CLOSE: And yet she related to her little pile of money that's going to keep her from the poorhouse and the streets. That's her focus.  And she's very proud of the fact that she's such a good butler. But beyond that, she's just existing. And her life is precarious like anyone else's.

There's that lovely and funny scene on the beach with the two of you …
McTEER: In drag?

Right. In women's clothes. And it feels as if Albert is the one who loosens a bit and allows herself to be a little feminine in public, but Hubert just never seems comfortable at all.
McTEER: She doesn’t want to be a girl. She's very happy being a guy. She is who she is. She knows that maybe Albert thinks she can now go back to being a girl. And Hubert thinks, well, let her go there. I  don’t want to do it.

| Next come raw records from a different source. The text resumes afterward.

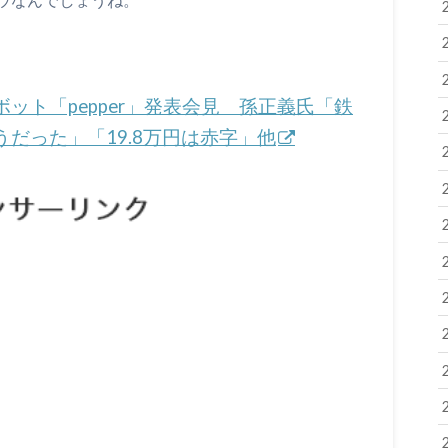
ット「pepper」発表会見 孫正義氏「鉄
だった」「19.8万円は赤字」他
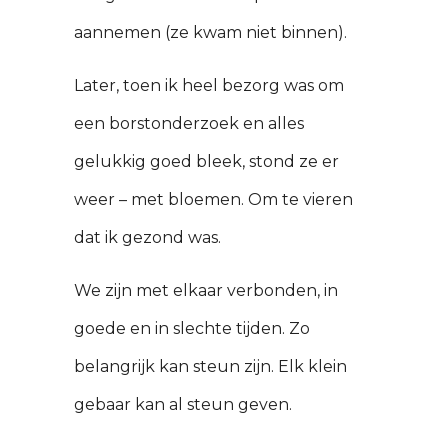
aannemen (ze kwam niet binnen).
Later, toen ik heel bezorg was om
een borstonderzoek en alles
gelukkig goed bleek, stond ze er
weer – met bloemen. Om te vieren
dat ik gezond was.
We zijn met elkaar verbonden, in
goede en in slechte tijden. Zo
belangrijk kan steun zijn. Elk klein
gebaar kan al steun geven.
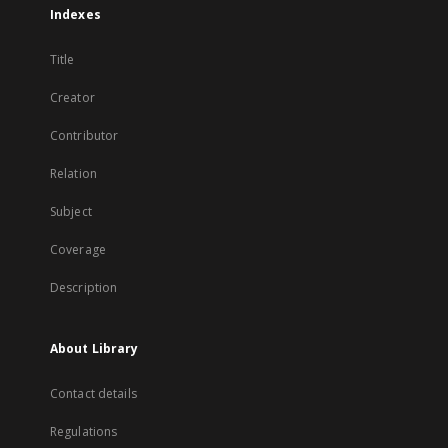
Indexes
Title
Creator
Contributor
Relation
Subject
Coverage
Description
About Library
Contact details
Regulations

She doesn’t try to look like a girl, she doesn’t try to pretend she's a girl, she just does it for Albert. Hubert is herself. She's very happy with who she is, and she's not going to change even if she could.

Glenn CloseIs Albert ever comfortable being herself?
CLOSE: She doesn’t know who she is. Honestly, she doesn't know who she is because she was never told her real name. And also, she is so deeply embedded in this survival guise that when she puts on the dress, I think the revelation at the end of the scene is that’s not who I am, either.

It would be more stressful and more impossible for her to become a woman than it would be for her to stay in the life she has. Hubert says, "You can be whoever you are." Which is a very kind thing to say, but she doesn't know how incapable of doing that Albert is. She had become this strange hybrid. And it doesn't have anything to do with sexuality, really.

Were there surreal moments walking on the set as men?
McTEER: I would often go on as myself, when I wasn’t working. And the first time I went on as myself, two people came up and asked me what I was doing and who I was.

CLOSE: And what about when Brendan came?

McTEER: Oh, yeah. Brendan Gleeson is a great friend, I've known him for a long time and we've worked together. And when he arrived on the set I was there in my costume. I just stood there and nodded, and he looked at me and went, "All right." And there was a split second where I could see him thinking, shit, I know I'm supposed to know who ya are. And then he clicked. But for that split second I had him.

CLOSE: I remember every morning it was really weird when I looked in the mirror. It's just not you. I felt that through the entire shoot. I never got used to seeing this other person looking back at me.

[laughs] But you do realize that when you're playing a man, you can look tired and horrible and you still look okay. As a woman, if you're tired, it's terrible. It was such a luxury not having to worry about that.